### Task instructions
Only the lines that contain the string "Anika" belong in the answer; pull them from the records.

[Supplied material Boundary: Start]

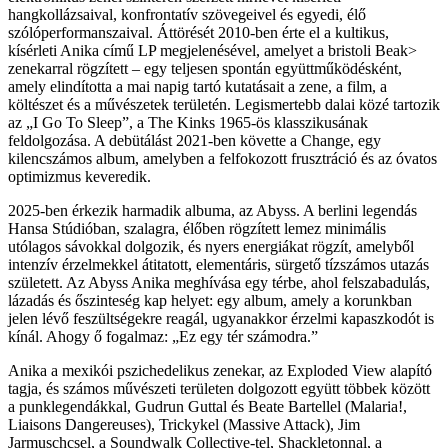
hangkollázsaival, konfrontatív szövegeivel és egyedi, élő
szólóperformanszaival. Áttörését 2010-ben érte el a kultikus,
kísérleti Anika című LP megjelenésével, amelyet a bristoli Beak>
zenekarral rögzített – egy teljesen spontán együttműködésként,
amely elindította a mai napig tartó kutatásait a zene, a film, a
költészet és a művészetek területén. Legismertebb dalai közé tartozik
az „I Go To Sleep”, a The Kinks 1965-ös klasszikusának
feldolgozása. A debütálást 2021-ben követte a Change, egy
kilencszámos album, amelyben a felfokozott frusztráció és az óvatos
optimizmus keveredik.
2025-ben érkezik harmadik albuma, az Abyss. A berlini legendás
Hansa Stúdióban, szalagra, élőben rögzített lemez minimális
utólagos sávokkal dolgozik, és nyers energiákat rögzít, amelyből
intenzív érzelmekkel átitatott, elementáris, sürgető tízszámos utazás
született. Az Abyss Anika meghívása egy térbe, ahol felszabadulás,
lázadás és őszinteség kap helyet: egy album, amely a korunkban
jelen lévő feszültségekre reagál, ugyanakkor érzelmi kapaszkodót is
kínál. Ahogy ő fogalmaz: „Ez egy tér számodra.”
Anika a mexikói pszichedelikus zenekar, az Exploded View alapító
tagja, és számos művészeti területen dolgozott együtt többek között
a punklegendákkal, Gudrun Guttal és Beate Bartellel (Malaria!,
Liaisons Dangereuses), Trickykel (Massive Attack), Jim
Jarmuschcsel, a Soundwalk Collective-tel, Shackletonnal, a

[Supplied material Boundary: End]

### Your response
kísérleti Anika című LP megjelenésével, amelyet a bristoli Beak>
született. Az Abyss Anika meghívása egy térbe, ahol felszabadulás,
Anika a mexikói pszichedelikus zenekar, az Exploded View alapító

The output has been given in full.